Насколько Феридун сознавал грядущую для нас двоих опасность? Он, естественно, замечал, как прощелыги хотят втянуть его жену в отвратительный мир, подальше от него, но я считал необходимым напомнить ему лишний раз об опасности. Намекал, что, если Фюсун начнет сниматься в отвратительных мелодрамах, смысла в художественном фильме для меня не останется; а дома, поздней ночью, сидя в кресле отца и выпивая в одиночестве, переживал, не слишком ли откровенничал перед мужем Фюсун.

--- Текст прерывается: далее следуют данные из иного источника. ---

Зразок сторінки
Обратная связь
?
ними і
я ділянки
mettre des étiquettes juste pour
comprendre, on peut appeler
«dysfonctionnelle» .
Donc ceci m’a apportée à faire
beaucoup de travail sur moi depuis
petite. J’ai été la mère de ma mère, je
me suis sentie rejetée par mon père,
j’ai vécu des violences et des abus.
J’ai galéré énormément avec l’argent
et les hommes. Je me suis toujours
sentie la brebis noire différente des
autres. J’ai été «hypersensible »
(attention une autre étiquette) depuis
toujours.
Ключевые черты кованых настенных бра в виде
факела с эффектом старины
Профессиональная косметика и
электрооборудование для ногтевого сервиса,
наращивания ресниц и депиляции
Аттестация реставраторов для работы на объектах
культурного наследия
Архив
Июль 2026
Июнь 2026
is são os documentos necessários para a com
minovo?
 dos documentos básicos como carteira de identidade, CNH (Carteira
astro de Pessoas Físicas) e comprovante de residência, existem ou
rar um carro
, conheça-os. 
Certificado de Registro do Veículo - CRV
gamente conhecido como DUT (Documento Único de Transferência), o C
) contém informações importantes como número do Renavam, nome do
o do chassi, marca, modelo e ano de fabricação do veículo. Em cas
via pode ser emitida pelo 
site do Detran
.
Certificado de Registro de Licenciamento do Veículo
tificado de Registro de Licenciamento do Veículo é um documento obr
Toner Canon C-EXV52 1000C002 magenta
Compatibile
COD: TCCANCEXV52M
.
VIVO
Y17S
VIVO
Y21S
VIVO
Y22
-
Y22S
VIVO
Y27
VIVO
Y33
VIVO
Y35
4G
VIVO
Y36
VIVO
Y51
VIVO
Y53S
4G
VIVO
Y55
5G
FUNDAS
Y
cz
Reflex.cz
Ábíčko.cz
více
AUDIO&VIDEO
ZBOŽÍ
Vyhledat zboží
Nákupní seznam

В начале мая, в преддверии съемочного сезона, Хай-яль Хайяти, пришел в «Лимон-фильм» и сказал, что малоизвестная молодая актриса из-за побоев ревнивого любовника попала в больницу и что было бы хорошо, если бы ее роль досталась Фюсун, так как это прекрасная возможность для такой красивой и образованной девушки, как она, начать карьеру. Однако Феридун вспомнил о моих сомнениях и вежливо отказался от его предложения; полагаю, Фюсун он ни о чем не сказал...

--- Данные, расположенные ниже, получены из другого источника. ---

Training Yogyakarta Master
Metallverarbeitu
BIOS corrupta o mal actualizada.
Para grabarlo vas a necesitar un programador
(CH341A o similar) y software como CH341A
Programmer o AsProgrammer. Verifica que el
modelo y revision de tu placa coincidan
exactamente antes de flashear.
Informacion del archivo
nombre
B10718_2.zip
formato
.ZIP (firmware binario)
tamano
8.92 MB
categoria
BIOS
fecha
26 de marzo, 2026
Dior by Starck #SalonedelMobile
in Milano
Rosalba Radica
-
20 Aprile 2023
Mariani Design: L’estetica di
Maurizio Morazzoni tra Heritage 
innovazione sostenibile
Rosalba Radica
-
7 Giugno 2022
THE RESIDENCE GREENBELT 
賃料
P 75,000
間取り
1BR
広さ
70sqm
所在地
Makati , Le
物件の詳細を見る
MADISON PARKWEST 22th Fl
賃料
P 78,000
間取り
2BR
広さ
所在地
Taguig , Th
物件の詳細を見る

60 Вечера на Босфоре в ресторане «Хузур»
Все, что мы предпринимали, чтобы оберегать Фюсун от коварных мужчин, всякий раз слетавшихся к ней как пчелы на мед, когда она приходила в «Копирку», порой веселило нас и даже доставляло удовольствие. Однажды мы узнали, что журналист Белая Гвоздика, ведущий рубрики светских новостей, тот самый, кто был среди гостей на помолвке в «Хилтоне», хочет написать статью о Фюсун, представив ее восходящей звездой. Но мы сказали ей, что ему нельзя доверять, и сбежали от него. В другой раз некий журналист-поэт, подсевший за столик к Фюсун, тут же испытав вдохновение, написал на салфетке стихи, посвященные ей; стихи были незамедлительно отправлены в мусор по моему наущению пожилым официантом «Копирки», Тайяром, так и не найдя ни одного читателя. Оставшись втроем, мы часто рассказывали друг другу подобные истории (конечно, не все!) и смеялись над ними.

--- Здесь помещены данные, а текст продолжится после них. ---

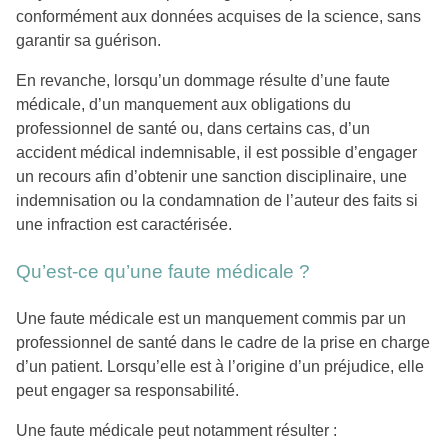
conformément aux données acquises de la science, sans
garantir sa guérison.
En revanche, lorsqu’un dommage résulte d’une faute
médicale, d’un manquement aux obligations du
professionnel de santé ou, dans certains cas, d’un
accident médical indemnisable, il est possible d’engager
un recours afin d’obtenir une sanction disciplinaire, une
indemnisation ou la condamnation de l’auteur des faits si
une infraction est caractérisée.
Qu’est-ce qu’une faute médicale ?
Une faute médicale est un manquement commis par un
professionnel de santé dans le cadre de la prise en charge
d’un patient. Lorsqu’elle est à l’origine d’un préjudice, elle
peut engager sa responsabilité.
Une faute médicale peut notamment résulter :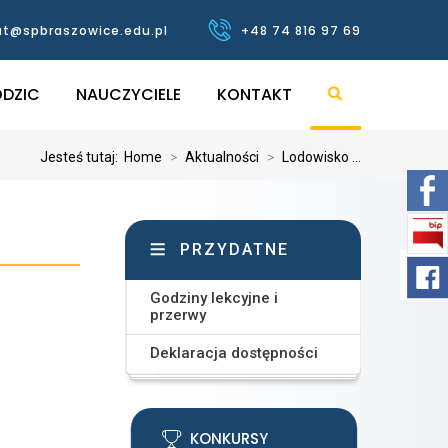
at@spbraszowice.edu.pl
+48 74 816 97 69
DZIC
NAUCZYCIELE
KONTAKT
Jesteś tutaj:
Home
>
Aktualności
>
Lodowisko ...
PRZYDATNE
Godziny lekcyjne i
przerwy
Deklaracja dostępności
KONKURSY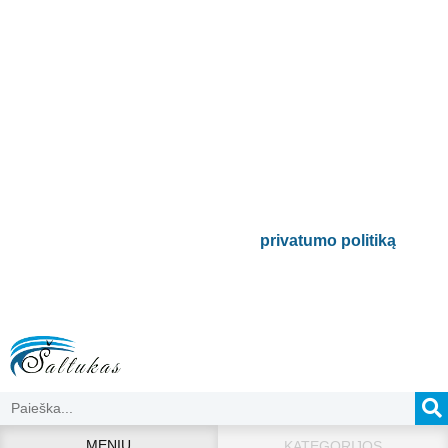
Prenumeruokite mūsų
naujienlaiškį
Būsite pirmieji informuoti apie naujausias
buitinės technikos tendencijas ir gausite
išskirtinių mūsų pasiūlymų.
Bus naudojamas pagal mūsų
privatumo politiką
.
MENIU
KATEGORIJOS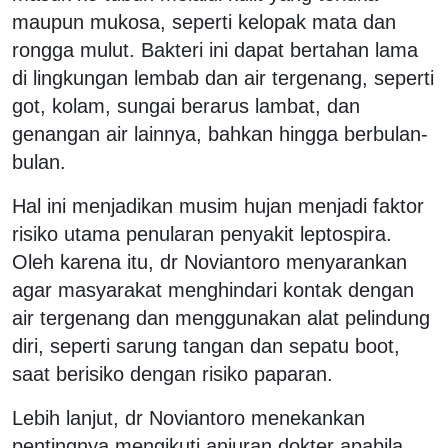
maupun mukosa, seperti kelopak mata dan
rongga mulut. Bakteri ini dapat bertahan lama
di lingkungan lembab dan air tergenang, seperti
got, kolam, sungai berarus lambat, dan
genangan air lainnya, bahkan hingga berbulan-
bulan.
Hal ini menjadikan musim hujan menjadi faktor
risiko utama penularan penyakit leptospira.
Oleh karena itu, dr Noviantoro menyarankan
agar masyarakat menghindari kontak dengan
air tergenang dan menggunakan alat pelindung
diri, seperti sarung tangan dan sepatu boot,
saat berisiko dengan risiko paparan.
Lebih lanjut, dr Noviantoro menekankan
pentingnya mengikuti anjuran dokter apabila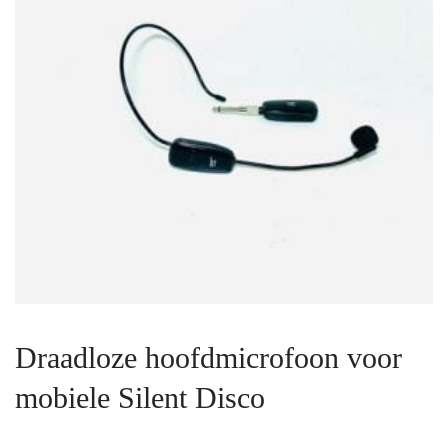
Draadloze hoofdmicrofoon voor
mobiele Silent Disco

Когда в «Копирке» или других подобных местах Фюсун выпивала пару рюмок, она, в отличие от всех прочих деятелей искусства, которые принимались жаловаться друг другу на жизнь, начинала веселиться и вести себя бесшабашно и превращалась в веселую, непоседливую хулиганистую девчонку. Я чувствовал ее радость, если мы опять, точно во время напшх былых совместных поездок, ходили куда-то втроем. Но меня раздражали колкие намеки и сплетни, и теперь я гораздо реже бывал в «Копирке», а если и оказывался там, не давал покоя воздыхателям, подходящим к Фюсун, и чаще всего увозил ее с мужем ужинать на Босфор. Поначалу она дулась, что мы ушли рано, однако потом, болтая по дороге с Четином, делалась веселой, и я решил — лучше, если мы будем чаще посещать рестораны, как летом 1976 года. Чтобы выполнить задуманное, мне нужно было уговорить Феридуна. Ведь мы с Фюсун не могли никуда пойти вдвоем. А так как Феридун с трудом вырывался из круга своих приятелей-киношников, однажды я убедил пойти с нами тетю Несибе.
Летом 1977 года к нам без долгих уговоров, охотно присоединился Тарык-бей, и вся наша честная компания, обычно проводившая время перед телевизором в доме Кескинов, отправилась по босфорским ресторанам. Я вспоминаю эти поездки и застолья с ощущением подлинного счастья. Да разве цель любого романа и музея не в том, чтобы искренне поведать о счастливых воспоминаниях, сделав тем самым пережитое одним человеком достоянием других?
Тем летом совместные походы по тавернам и ресторанчикам на Босфоре стали для нас приятной привычкой. Потом, вне зависимости от времени года, мы не реже раза в месяц садились в машину и весело, будто на свадьбу, ехали в какой-нибудь ресторан или в известный клуб, где можно было послушать старинные песни и певцов, которых очень любил Тарык-бей. Иногда наши с Фюсун ссоры, недомолвки, напряженность, ее обиды за то, что съемки никак не начнутся, отравляли все удовольствие. Но когда мы с шумом рассаживались в автомобиле, особенно после долгих зимних месяцев, я видел, как нам радостно вместе, как хорошо — мы привыкли к нашей маленьком компании и любим друг друга.